Читать книгу The Complete Works of Shakespeare онлайн

680 страница из 942

[Exeunt Mrs. Page and Anne.]

Quick. This is my doing now. “Nay,” said I, “will you cast away your child on a fool, and a physician? Look on Master Fenton.” This is my doing.

Fent.

I thank thee; and I pray thee, once to-night

Give my sweet Nan this ring. There’s for thy pains.

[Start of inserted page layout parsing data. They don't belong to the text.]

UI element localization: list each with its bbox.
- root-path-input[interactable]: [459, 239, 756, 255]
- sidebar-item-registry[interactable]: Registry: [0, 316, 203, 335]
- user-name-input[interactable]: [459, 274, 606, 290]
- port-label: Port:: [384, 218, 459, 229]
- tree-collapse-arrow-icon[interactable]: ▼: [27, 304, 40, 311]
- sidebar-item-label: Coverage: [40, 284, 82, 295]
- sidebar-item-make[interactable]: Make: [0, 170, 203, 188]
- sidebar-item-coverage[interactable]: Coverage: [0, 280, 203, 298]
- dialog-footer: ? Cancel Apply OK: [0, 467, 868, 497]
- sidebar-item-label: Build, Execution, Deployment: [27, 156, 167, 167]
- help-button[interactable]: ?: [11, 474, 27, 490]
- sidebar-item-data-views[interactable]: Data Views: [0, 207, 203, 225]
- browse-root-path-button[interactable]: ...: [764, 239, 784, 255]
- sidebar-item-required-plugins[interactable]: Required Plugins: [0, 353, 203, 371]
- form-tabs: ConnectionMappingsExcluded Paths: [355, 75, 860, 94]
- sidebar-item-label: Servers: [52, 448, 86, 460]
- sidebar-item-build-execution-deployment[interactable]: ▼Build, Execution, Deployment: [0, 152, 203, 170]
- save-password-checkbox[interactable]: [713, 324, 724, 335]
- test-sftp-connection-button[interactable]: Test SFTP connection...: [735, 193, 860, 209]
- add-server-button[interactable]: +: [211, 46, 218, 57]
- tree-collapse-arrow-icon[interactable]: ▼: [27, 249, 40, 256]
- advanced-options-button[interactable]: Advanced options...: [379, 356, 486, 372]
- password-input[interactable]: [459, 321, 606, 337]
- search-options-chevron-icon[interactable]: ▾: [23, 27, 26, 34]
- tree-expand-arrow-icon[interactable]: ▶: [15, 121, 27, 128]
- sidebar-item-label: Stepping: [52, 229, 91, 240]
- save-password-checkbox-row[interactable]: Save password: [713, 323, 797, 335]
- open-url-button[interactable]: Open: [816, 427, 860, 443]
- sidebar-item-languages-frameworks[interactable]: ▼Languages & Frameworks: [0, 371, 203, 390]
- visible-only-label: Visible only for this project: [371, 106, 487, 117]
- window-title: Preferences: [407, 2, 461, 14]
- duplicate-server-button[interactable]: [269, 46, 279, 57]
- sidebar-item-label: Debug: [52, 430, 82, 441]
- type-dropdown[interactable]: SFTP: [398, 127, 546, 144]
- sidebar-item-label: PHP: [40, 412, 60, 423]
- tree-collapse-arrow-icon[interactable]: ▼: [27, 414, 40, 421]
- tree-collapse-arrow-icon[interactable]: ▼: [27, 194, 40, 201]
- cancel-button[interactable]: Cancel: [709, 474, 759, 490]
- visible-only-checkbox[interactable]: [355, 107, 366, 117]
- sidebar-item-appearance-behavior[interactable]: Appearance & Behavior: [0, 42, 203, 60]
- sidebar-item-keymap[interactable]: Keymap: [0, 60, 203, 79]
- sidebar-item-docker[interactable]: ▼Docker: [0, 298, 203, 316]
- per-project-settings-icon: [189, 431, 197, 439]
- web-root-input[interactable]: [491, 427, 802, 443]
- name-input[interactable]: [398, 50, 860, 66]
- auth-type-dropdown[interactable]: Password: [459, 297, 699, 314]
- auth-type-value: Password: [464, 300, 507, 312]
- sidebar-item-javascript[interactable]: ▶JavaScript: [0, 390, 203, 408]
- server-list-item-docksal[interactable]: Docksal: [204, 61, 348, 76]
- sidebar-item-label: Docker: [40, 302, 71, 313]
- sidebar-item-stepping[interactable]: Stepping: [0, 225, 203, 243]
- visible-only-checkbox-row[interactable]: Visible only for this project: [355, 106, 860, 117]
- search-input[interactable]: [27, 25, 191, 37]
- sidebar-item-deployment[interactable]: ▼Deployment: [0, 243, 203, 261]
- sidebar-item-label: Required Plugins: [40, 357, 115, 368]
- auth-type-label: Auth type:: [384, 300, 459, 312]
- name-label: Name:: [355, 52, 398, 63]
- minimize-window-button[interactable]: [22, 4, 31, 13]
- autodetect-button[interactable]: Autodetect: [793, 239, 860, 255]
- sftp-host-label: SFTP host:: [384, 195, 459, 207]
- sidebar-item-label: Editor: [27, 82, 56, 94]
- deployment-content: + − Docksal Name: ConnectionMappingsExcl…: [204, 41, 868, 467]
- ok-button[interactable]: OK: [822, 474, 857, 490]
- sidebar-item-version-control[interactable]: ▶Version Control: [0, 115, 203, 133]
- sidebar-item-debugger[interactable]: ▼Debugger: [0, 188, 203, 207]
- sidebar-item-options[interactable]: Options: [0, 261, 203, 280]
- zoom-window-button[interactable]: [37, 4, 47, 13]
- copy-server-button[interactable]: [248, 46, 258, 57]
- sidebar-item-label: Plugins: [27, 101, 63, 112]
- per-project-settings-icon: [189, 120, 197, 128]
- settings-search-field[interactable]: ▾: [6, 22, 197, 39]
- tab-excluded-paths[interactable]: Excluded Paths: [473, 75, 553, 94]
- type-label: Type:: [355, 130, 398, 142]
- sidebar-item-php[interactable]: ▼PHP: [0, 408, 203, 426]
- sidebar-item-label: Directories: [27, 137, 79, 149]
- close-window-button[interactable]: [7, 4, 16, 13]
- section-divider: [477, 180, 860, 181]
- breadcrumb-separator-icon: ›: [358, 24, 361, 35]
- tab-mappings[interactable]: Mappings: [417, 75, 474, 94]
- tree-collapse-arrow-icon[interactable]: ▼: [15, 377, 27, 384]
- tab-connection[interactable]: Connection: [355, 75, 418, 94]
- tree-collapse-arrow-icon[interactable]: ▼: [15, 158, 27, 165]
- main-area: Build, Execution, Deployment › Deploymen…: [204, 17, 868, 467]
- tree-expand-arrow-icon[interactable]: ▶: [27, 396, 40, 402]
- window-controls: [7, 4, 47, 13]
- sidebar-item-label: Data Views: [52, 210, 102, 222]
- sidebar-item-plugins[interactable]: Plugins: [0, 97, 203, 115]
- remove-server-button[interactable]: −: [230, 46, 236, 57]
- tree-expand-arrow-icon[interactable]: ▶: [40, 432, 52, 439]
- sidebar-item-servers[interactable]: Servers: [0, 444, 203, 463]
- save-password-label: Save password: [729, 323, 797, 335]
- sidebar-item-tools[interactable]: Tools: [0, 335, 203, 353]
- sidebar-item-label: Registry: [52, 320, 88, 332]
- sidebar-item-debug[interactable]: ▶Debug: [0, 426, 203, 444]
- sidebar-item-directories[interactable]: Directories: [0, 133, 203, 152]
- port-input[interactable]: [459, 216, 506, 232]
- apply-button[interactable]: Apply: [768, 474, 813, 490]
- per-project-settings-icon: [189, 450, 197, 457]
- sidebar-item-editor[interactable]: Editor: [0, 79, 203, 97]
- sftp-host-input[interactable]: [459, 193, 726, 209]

Quick. Now heaven send thee good fortune! [Exit Fenton.] A kind heart he hath. A woman would run through fire and water for such a kind heart. But yet I would my master had Mistress Anne; or I would Master Slender had her; or, in sooth, I would Master Fenton had her. I will do what I can for them all three, for so I have promis’d, and I’ll be as good as my word, but speciously for Master Fenton. Well, I must of another errand to Sir John Falstaff from my two mistresses. What a beast am I to slack it!

Exit.

Scene V

Enter Falstaff.

Fal. Bardolph, I say!

[Enter] Bardolph.

Bard. Here, sir.

Fal. Go fetch me a quart of sack, put a toast in’t. [Exit Bardolph.] Have I liv’d to be carried in a basket like a barrow of butcher’s offal? and to be thrown in the Thames? Well, [and] I be serv’d such another trick, I’ll have my brains ta’en out and butter’d, and give them to a dog for a new-year’s gift. The rogues slighted me into the river with as little remorse as they would have drown’d a blind bitch’s puppies, fifteen i’ th’ litter; and you may know by my size that I have a kind of alacrity in sinking; [and] the bottom were as deep as hell, I should down. I had been drown’d, but that the shore was shelvy and shallow—a death that I abhor; for the water swells a man; and what a thing should I have been when I had been swell’d! I should have been a mountain of mummy.